Accessibilità. Sarà questa la parola chiave delle varie iniziative che si svolgeranno a Catania il prossimo 21 febbraio in occasione della Giornata Nazionale del Braille, istituita per sensibilizzare l’opinione pubblica sull'importanza del sistema Braille come strumento di inclusione, autonomia e accesso alla cultura per le persone non vedenti e ipovedenti.
L’Unione Italiana Ciechi e Ipovedenti di Catania organizza, insieme a Officine Culturali, una giornata ricca di appuntamenti che prenderanno il via alle 9 con un momento di confronto dal titolo “Braille e non solo” che si svolgerà presso le Biblioteche Riunite Civica e Ursino Recupero. A moderare l’incontro saranno la giornalista Ornella Sgroi e il tiflologo Leonardo Sutera.
Questo primo momento si focalizzerà sull’accessibilità culturale accendendo un riflettore anche sulla necessità di eliminare alcuni ostacoli che di fatto, ancora oggi, non consentono a chi presenta una disabilità di poter essere autonomo nonché di poter avere una totale fruizione dei siti culturali. A ciò si aggiungerà anche una riflessione su un’altra tematica delicata, ossia la pluridisabilità che sempre più sta colpendo dalla nascita migliaia di bambini per i quali il sistema Braille non è sufficiente: «a loro si rivolge soprattutto la nostra attenzione - dice la presidente della sezione di Catania dell’UICI Rita Puglisi - considerando un numero crescente di bambini che, senza la dovuta attenzione, potrebbero rimanere fuori dall’istruzione e da tanti altri servizi».
Un ruolo fondamentale lo devono giocare a tal proposito le istituzioni che sono state invitate proprio per il dibattito per capire cosa la città di Catania può fare, cosa ha in cantiere e cosa potrebbe progettare. Proprio alle istituzioni, qualche giorno prima del confronto di sabato, è stato inviato un dodecalogo per l’accessibilità integrata e universale urbana a Catania, piccoli suggerimenti - praticamente a costo zero - per rendere Catania una città fruibile per tutti, al di là della disabilità.

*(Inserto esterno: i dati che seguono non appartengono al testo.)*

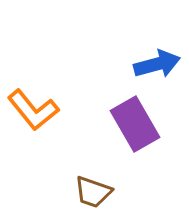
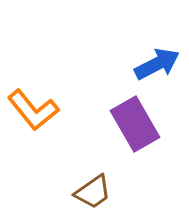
blue arrow: rotated 12 degrees counterclockwise
brown trapezoid: rotated 54 degrees counterclockwise
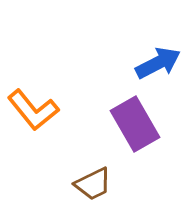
blue arrow: moved 1 px right, 1 px up
brown trapezoid: moved 8 px up; rotated 9 degrees clockwise
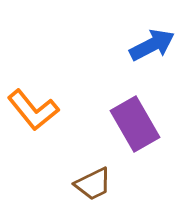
blue arrow: moved 6 px left, 18 px up
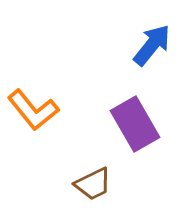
blue arrow: rotated 24 degrees counterclockwise
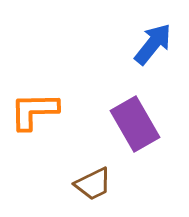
blue arrow: moved 1 px right, 1 px up
orange L-shape: moved 1 px right, 1 px down; rotated 128 degrees clockwise
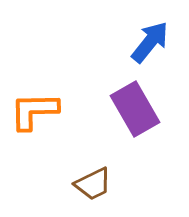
blue arrow: moved 3 px left, 2 px up
purple rectangle: moved 15 px up
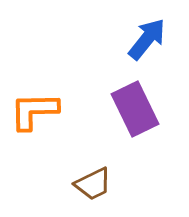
blue arrow: moved 3 px left, 3 px up
purple rectangle: rotated 4 degrees clockwise
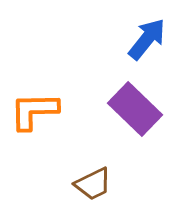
purple rectangle: rotated 20 degrees counterclockwise
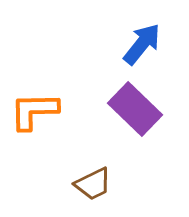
blue arrow: moved 5 px left, 5 px down
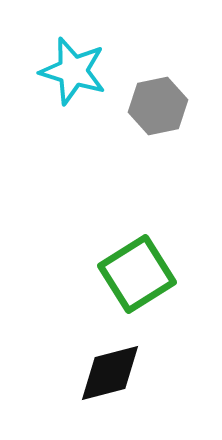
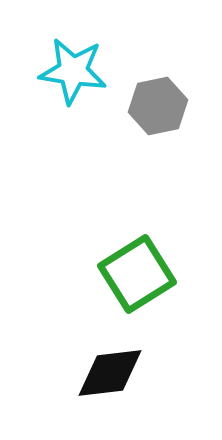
cyan star: rotated 8 degrees counterclockwise
black diamond: rotated 8 degrees clockwise
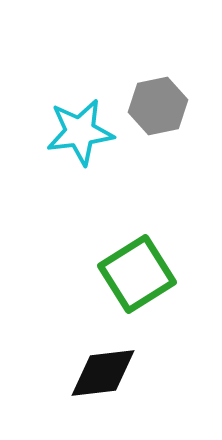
cyan star: moved 7 px right, 61 px down; rotated 16 degrees counterclockwise
black diamond: moved 7 px left
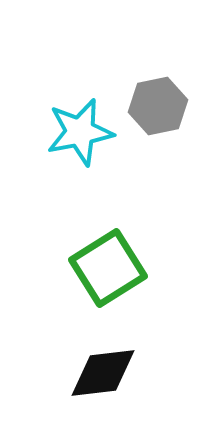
cyan star: rotated 4 degrees counterclockwise
green square: moved 29 px left, 6 px up
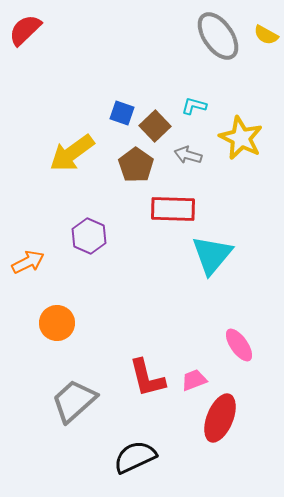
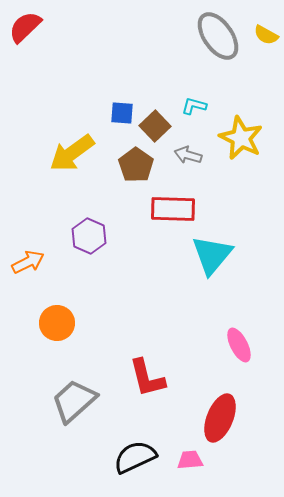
red semicircle: moved 3 px up
blue square: rotated 15 degrees counterclockwise
pink ellipse: rotated 8 degrees clockwise
pink trapezoid: moved 4 px left, 80 px down; rotated 16 degrees clockwise
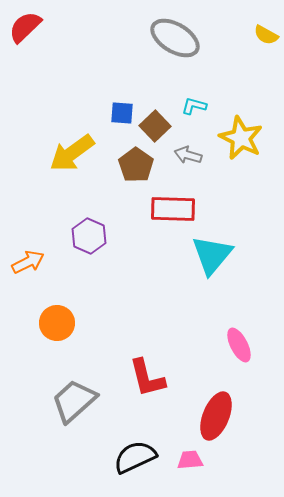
gray ellipse: moved 43 px left, 2 px down; rotated 24 degrees counterclockwise
red ellipse: moved 4 px left, 2 px up
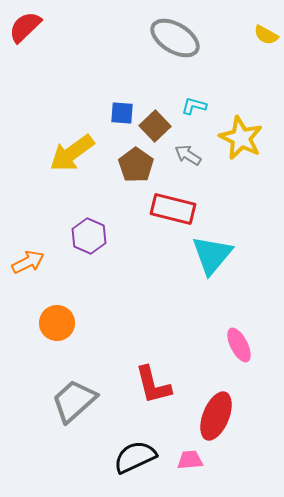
gray arrow: rotated 16 degrees clockwise
red rectangle: rotated 12 degrees clockwise
red L-shape: moved 6 px right, 7 px down
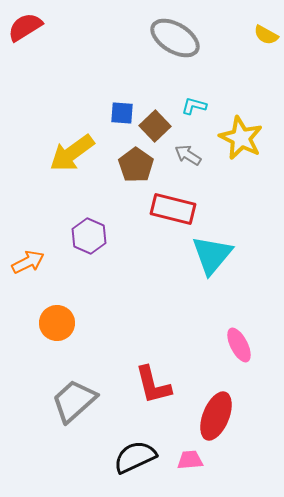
red semicircle: rotated 12 degrees clockwise
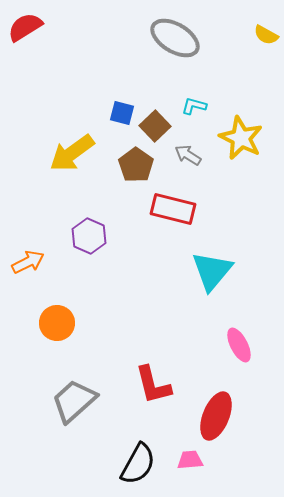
blue square: rotated 10 degrees clockwise
cyan triangle: moved 16 px down
black semicircle: moved 3 px right, 7 px down; rotated 144 degrees clockwise
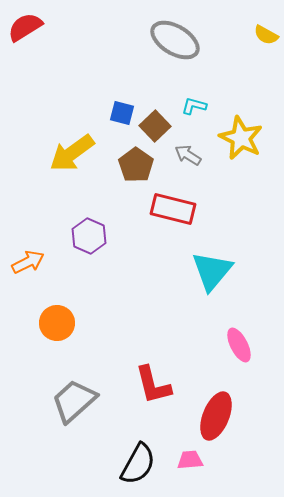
gray ellipse: moved 2 px down
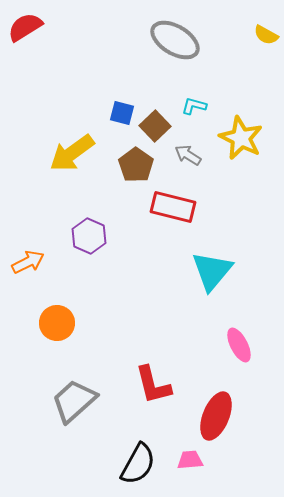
red rectangle: moved 2 px up
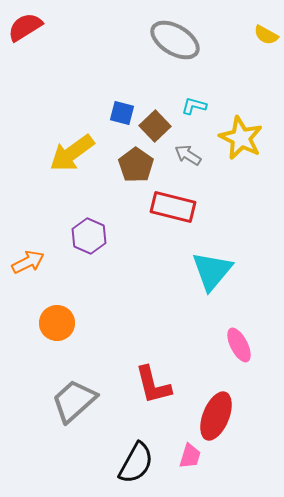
pink trapezoid: moved 4 px up; rotated 112 degrees clockwise
black semicircle: moved 2 px left, 1 px up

«Officine Culturali si occupa di partecipazione culturale da 16 anni, soprattutto in partenariato con l’Università di Catania. Ma la partecipazione è soprattutto un fatto di democrazia, di accessibilità economica, fisica, sensoriale e cognitiva al patrimonio e alle attività culturali. Se i nostri beni culturali non sono accessibili sotto questi profili, se non lo è lo spazio urbano che li ospita, la partecipazione è negata, o relegata a una porzione di popolazione, diventando un privilegio. L’iniziativa con l’Unione Italiana Ciechi e Ipovedenti di Catania mira a questo: ottenere la massima accessibilità della città e del suo patrimonio, garantendo autonomia e partecipazione al maggior numero di persone possibili. Piazze, strade, giardini, marciapiedi, ma anche musei, biblioteche e monumenti, devono essere in grado di ascoltare, accogliere e consentire coesistenza» afferma Francesco Mannino, presidente di Officine Culturali.
Al convengo prenderanno parte anche diversi studenti del liceo scientifico Boggio Lera e del liceo classico Spedalieri per far sì che diventino ambasciatori di buone prassi. Ed è anche a loro che si rivolgerà - subito dopo il convegno - l’attività “Alla scoperta del Braille!”, un gioco educativo che accompagnerà i ragazzi alla scoperta dell’alfabeto Braille attraverso il gioco e la collaborazione. I partecipanti diventeranno esploratori di un mondo speciale e, attraverso sfide, missioni e mini-giochi, impareranno a riconoscere le lettere dell’alfabeto Braille. Il gioco stimola la curiosità, la memoria tattile e l’empatia, aiutando a comprendere come le persone non vedenti leggono e scrivono. Pensato per essere divertente e inclusivo, questa esperienza ludico-motoria, trasforma l’apprendimento in un’avventura, dimostrando che imparare un nuovo linguaggio può essere un’esperienza entusiasmante, concreta e condivisa.
«Quest’anno - conclude la presidente della sezione di Catania dell’UICI - la Giornata Nazionale del Braille si rivolge soprattutto ai giovani ai quali spieghiamo l’importanza dell’inclusione e del confronto, su quanto sia necessario conoscere linguaggi diversi per capire gli altri. Solo così si può essere comunità».